This diplomatic endeavour has been fully documented in the large-scale volume, Das Friedensappell Papst Benedicts XV, beautifully edited by W. Steglich, which appeared in 1970. Incredibly, this volume is not mentioned at all by Latour. Nor is a convincing article on this topic in Stimmen der Zeit by a later papal adviser, Fr Robert Leiber. Even though Latour has had access to the papal records, he does not produce any new analysis to account for the failure of this significant undertaking.With the advantage of hindsight, it is clear that at no point did the prerequisites for a successful peace initiative by the Papacy or anyone else prevail. At no point were all the powers, simultaneously, prepared to recognise that neither side could obtain victory, to withdraw their ambitious dreams of national aggrandisement, or to abandon the hope of revenge for all the terrible losses suffered. Such a moment never came, and the papacy’s influence was palpably too weak to induce such changes in the belligerents’ attitudes.

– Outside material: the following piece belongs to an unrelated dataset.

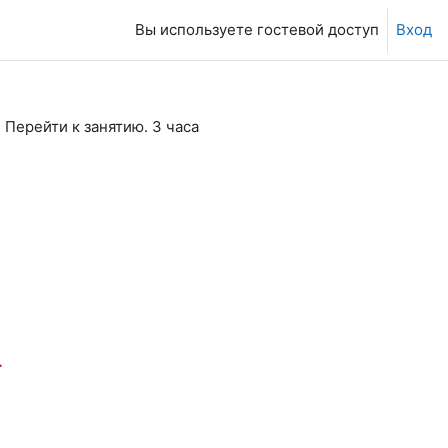
Вы используете гостевой доступ
Вход
Перейти к занятию. 3 часа
.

On the other hand, the fact that all the combatants used moral terms in the attempt to justify their actions, and to demonise those of their opponents, appealing thereby to their public opinions, meant that the Vatican’s idealistic stance could not be rejected outright. Noble ideals were useful for propaganda purposes, even though they served only to foster illusionary prospects. In the event, Realpolitik and force majeure were the true proponents of each state’s policies,including those of the United States, despite President Wilson’s highly moralistic rhetoric. Wilson’s refusal to give any support to the papacy’s efforts was, in fact, deeply disillusioning, as was his capitulation to the anti-clerical forces, especially in Italy, which refused to allow the Vatican to be invited to the eventual Paris Peace Conference, or to become a member of the League of Nations. These rebuffs hurt, and were taken as a poor reward for Benedict’s high-minded and persistent pursuit of peace throughout the conflict. They were attributed therefore to the petty jealousies of anti-clericals, unable to grasp the nobility of the Pope’s ideals.

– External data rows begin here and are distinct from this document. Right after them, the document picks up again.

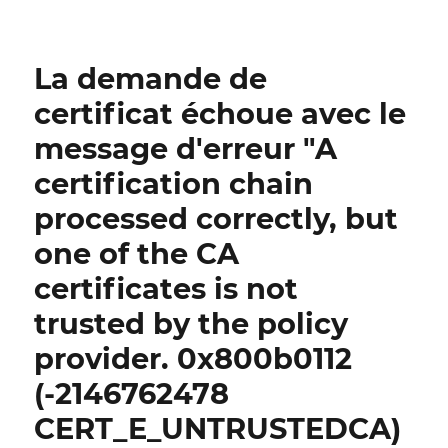
Bearbeiten
des
NTAuthCertificates
La demande de
Objektes
im
certificat échoue avec le
Active
message d'erreur "A
Directory
certification chain
processed correctly, but
one of the CA
certificates is not
trusted by the policy
provider. 0x800b0112
(-2146762478
CERT_E_UNTRUSTEDCA)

But, as Latour admits, no one at the Vatican was prepared to accept how much its own anti-democratic, authoritarian and distinctly un-ecumenical political style, dreaming of reconstituting a kind of mediaeval world order with the Pope as its spiritual guardian, was bound to arouse opposition and suspicions. The first great war was, in fact, a striking reminder that the Vatican’s position in the world was far less influential than its dignitaries desired. It was the beginning of an irreversible process. But the dilemma of how to uphold the vision of Christian idealism in the midst of the realities and disasters of power politics remains. Latour has provided a useful description of how this predicament was faced during the short reign of Benedict XV. JSC.
2b) James Bacque, Crimes and Mercies. The fate of German civilians under Allied Occupation 1944-1950, Toronto:Little, Brown and Co., 1997 288 pp. James Bacque is, according to the book jacket, a novelist living in Toronto. He is also, clearly, as man of extensive compassion, particularly for Germans. His earlier book, Other Losses, sought to describe the fate of “about 1 million” Germans captured at the end of the war in 1945, imprisoned on the banks of the Rhine and left to starve to death by the deliberate neglect of the American zonal authorities directed by General Eisenhower. This provocative accusation was supported by some highly original manipulation of demographic statistics seeking to account for the”disappearance” of so many suffering Germans, but earned only justified criticism from such historians as Eisenhower’s biographer.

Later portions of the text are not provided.